Wire made three of my favorite albums of the late 1970s: Pink Flag (1977), Chairs Missing (1978) and 154 (1979). Now, 40 years later, this brash, sonically adventurous British band is back with "Short Elevated Period," a song from a brand new album called Silver/Lead, coming March 31, and they didn't let me down.
This is particularly remarkable for a band that barely made it into '80s, breaking up just a few years after it debuted and later trying to put its past to rest by touring with an opening act that would perform those songs from the '70s so they could play their newer tunes. Maybe that focus on the present made them more capable of evolving than the average punk band, because here in the 21st century, three of the four original members still actively make vital new music as Wire: Colin Newman, Graham Lewis and Robert Grey (a.k.a.
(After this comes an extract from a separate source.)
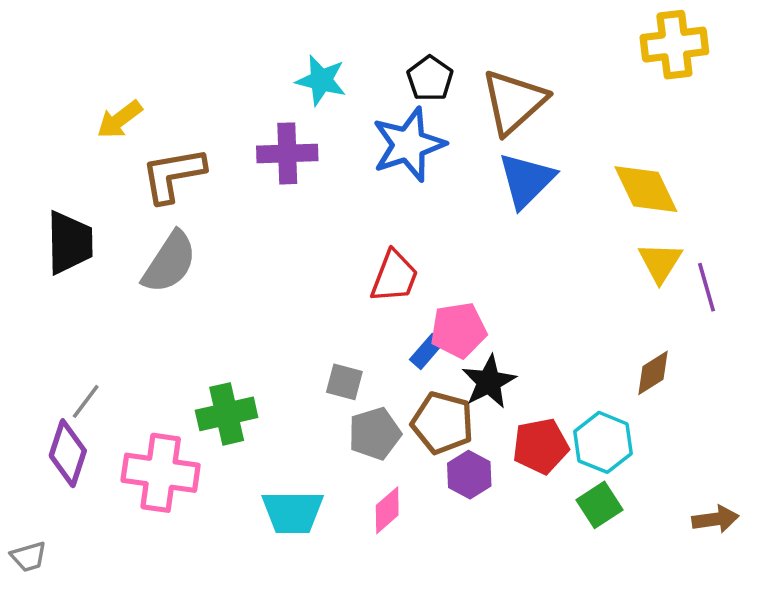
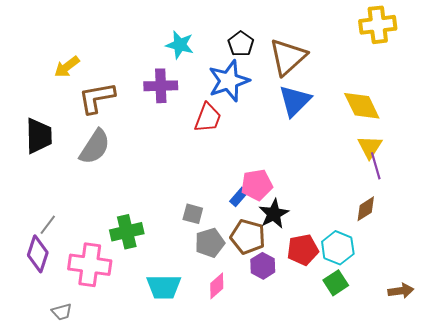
red trapezoid: (394, 277) -> (208, 118), moved
purple line: (707, 287) -> (376, 166), moved
gray trapezoid: (29, 557) -> (62, 312), moved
Robert Gotobed). Despite being in their 60s, having added a younger bandmate, guitarist Matt Simms, Wire still have fire in their music and plenty to say.
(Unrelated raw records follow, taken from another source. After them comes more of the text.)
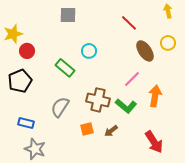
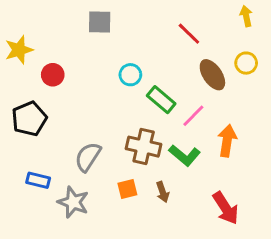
red circle: (27, 51) -> (53, 75), moved
green rectangle: (65, 68) -> (161, 100), moved
brown arrow: (111, 131) -> (163, 192), turned -72
gray star: (35, 149) -> (73, 202), moved

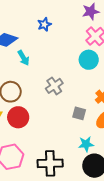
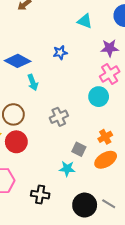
cyan star: (86, 144) -> (67, 169), moved
black cross: (50, 163) -> (40, 195), size x0.7

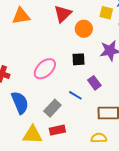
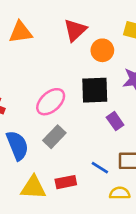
black square: (79, 59) -> (95, 90), size x1.6
blue line: (75, 95) -> (100, 168), moved
gray rectangle: (52, 108) -> (54, 137), moved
"Short Elevated Period," highlights this "pivotal moment, in an uncertain future" as Colin Newman sings, in lyrics written by bandmate Graham Lewis.
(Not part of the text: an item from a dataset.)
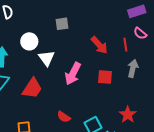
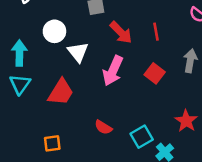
red arrow: (99, 45) -> (121, 32), moved
red line: (125, 45) -> (156, 32), moved
red square: (105, 77) -> (155, 73), turned 35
Skippering a skiff, in the typhoon season
Open to change and in need of a hand
No longer confused by rhyme nor reason
Indian queens paddle dugout canoes
The passenger matches the price that he's asking
Embracing the modern he now understands
It's a pivotal moment, in an uncertain future
A pain relief deal done on the Frankfurt express
Right up to the moment I I.D. you
My reasons for living were under review
A parting of the ways, what had it come to?
Standing in the road, where would I go to?
In a short elevated period
In a short elevated period
In a short elevated period
This song, from Wire's 15th studio album, is music that looks at the present and forward to the future, still with its artful guitar driven snap, all the more surprising for a band that didn't look like it would make it past the three-year mark.